Kucinich asked the FCC to enforce the equal-time provision of their rules. Unfortunately, the equal-time provision of the Fairness Doctrine no longer applies as a rule, since deregulation of the communications industry under Ronald Reagan’s presidential administration.
Reagan, you may recall, started his professional life as a radio sportscaster calling baseball games. He went on to be: a movie actor, the President of the Screen Actor’s Guild, was host of the TV programs “General Electric Theater” and “Death Valley Days,” and then spokesman for General Electric; before running for governor of California.
Reagan might have had some insight when he ordered deregulation as the cable industry expanded and the concept of pay TV was taking hold.
One of the reasons for voiding the fairness doctrine’s equal-time provision was the argument that political candidates had access to putting forward their message based on economics, or the ability to buy advertising time.
My Take
Kucinich makes a valid point; why should a network determine whom the American people see as a valid candidate after a single political exercise?
Disney, along with General Electric, are two of the six large companies that control the majority of media outlets in this country.
So, the question of one-man, one-vote is in jeopardy as big corporations influence the public through their contributions and their exercise over who gets air time.

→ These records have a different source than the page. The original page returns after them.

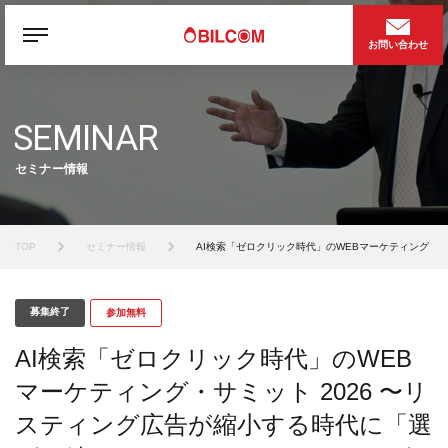
お問い合わせ
SEMINAR
セミナー情報
TOP
セミナー情報
AI検索「ゼロクリック時代」のWEBマーケティング・
募集終了
参加無料
AI検索「ゼロクリック時代」のWEB
マーケティング・サミット 2026 〜リ
スティング広告が縮小する時代に「選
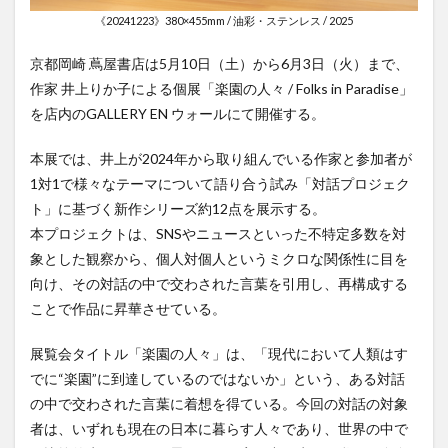
《20241223》380×455mm / 油彩・ステンレス / 2025
京都岡崎 蔦屋書店は5月10日（土）から6月3日（火）まで、
作家 井上りか子による個展「楽園の人々 / Folks in Paradise」
を店内のGALLERY EN ウォールにて開催する。
本展では、井上が2024年から取り組んでいる作家と参加者が
1対1で様々なテーマについて語り合う試み「対話プロジェク
ト」に基づく新作シリーズ約12点を展示する。
本プロジェクトは、SNSやニュースといった不特定多数を対
象とした観察から、個人対個人というミクロな関係性に目を
向け、その対話の中で交わされた言葉を引用し、再構成する
ことで作品に昇華させている。
展覧会タイトル「楽園の人々」は、「現代において人類はす
でに“楽園”に到達しているのではないか」という、ある対話
の中で交わされた言葉に着想を得ている。今回の対話の対象
者は、いずれも現在の日本に暮らす人々であり、世界の中で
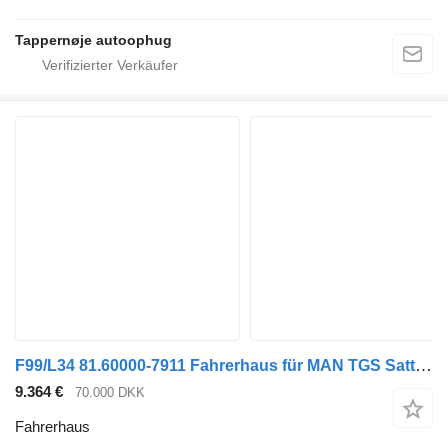
Tappernøje autoophug
F99/L34 81.60000-7911 Fahrerhaus für MAN TGS Sattelzugmaschine
9.364 €
70.000 DKK
Fahrerhaus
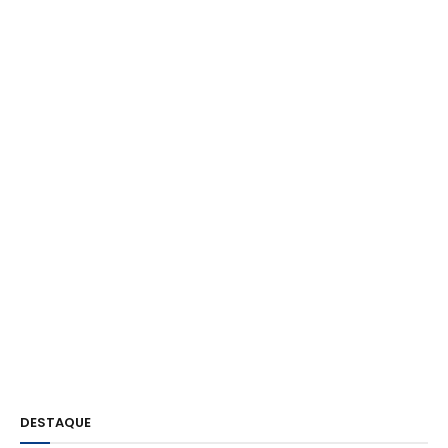
DESTAQUE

My crystal ball is hazy. I don’t know what Richardson might do. He has several options available to him should the presidential run fail. Being governor, starting just his second year of his second four-year term he can do several things and if they fail he’s still governor. He could enter the U.S. Senate race for the seat left open by Pete Domenici’s retirement. By all accounts, Richardson could walk away in that race. He is term limited, so if he won the Senate race he would extend his uninterrupted political life with the six-year term. It also would place him in another high profile political position that, should a Democrat not take the White House, he would be positioned to take another run at the presidency from the Senate in 2012. A lot of people think he has a good chance of being selected as the vice presidential running mate to whomever wins the Democratic party’s nomination, or he might be appointed to a cabinet post should a Democratic become president.
Though his resume looks good, and he has made some gaffs along the campaign trail so far, he has missed a couple of political opportunities, like announcing late, after Obama, that may indicate his failure to have a razor sharp political sense. He still can cut deep, but can he cut through the political din?

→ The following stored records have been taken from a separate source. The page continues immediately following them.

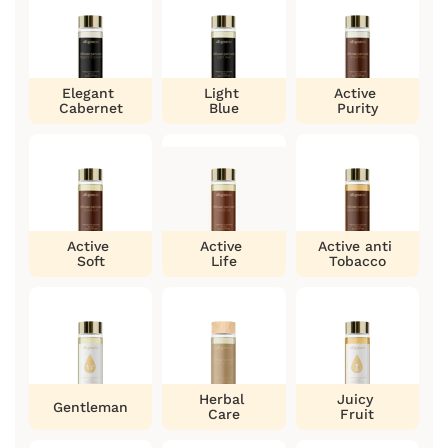
Elegant
Light
Active
Cabernet
Blue
Purity
Active
Active
Active anti
Soft
Life
Tobacco
Herbal
Juicy
Gentleman
Care
Fruit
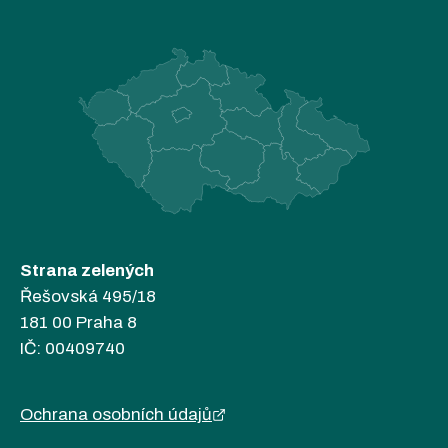
Strana zelených
Řešovská 495/18
181 00 Praha 8
IČ: 00409740
Ochrana osobních údajů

His campaign is not dead in the water today, as some pundits wish; yet it might be tomorrow night…
As for Richardson’s two percent, I believe he will try to stay in the race until Feb. 5, when the Super Tuesday primaries, including New Mexico’s Democratic Party’s caucus, takes place. New Mexico’s Primary is the last in the nation, held on June 3, along with South Dakota.

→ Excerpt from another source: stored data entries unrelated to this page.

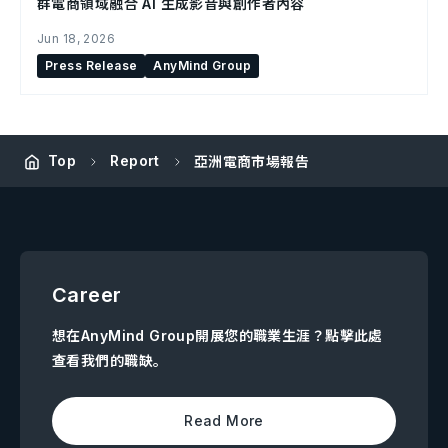
群電商領域融合 AI 生成影音與創作者內容
Jun 18, 2026
Press Release
AnyMind Group
Top
Report
亞洲電商市場報告
Career
想在AnyMind Group開展您的職業生涯？點擊此處
查看我們的職缺。
Read More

The bumper stickers should be fairly weathered by then. Or they might read Richardson for Senate… .
1 comment:
Re: Kucinich -- he was told months ago about the rules for inclusion in the debate, but only objected hours before the debate. All the candidates had agreed to the rules previously, according to ABC.
And as for Richardson... well, I hope he doesn't run for Senate here. He would win convincingly, but he would be stabbing Tom Udall in the back. And I doubt he will do that, since Amanda Cooper (Richardson's Deputy Campaign Manager) happens to be Tom Udall's step-daughter.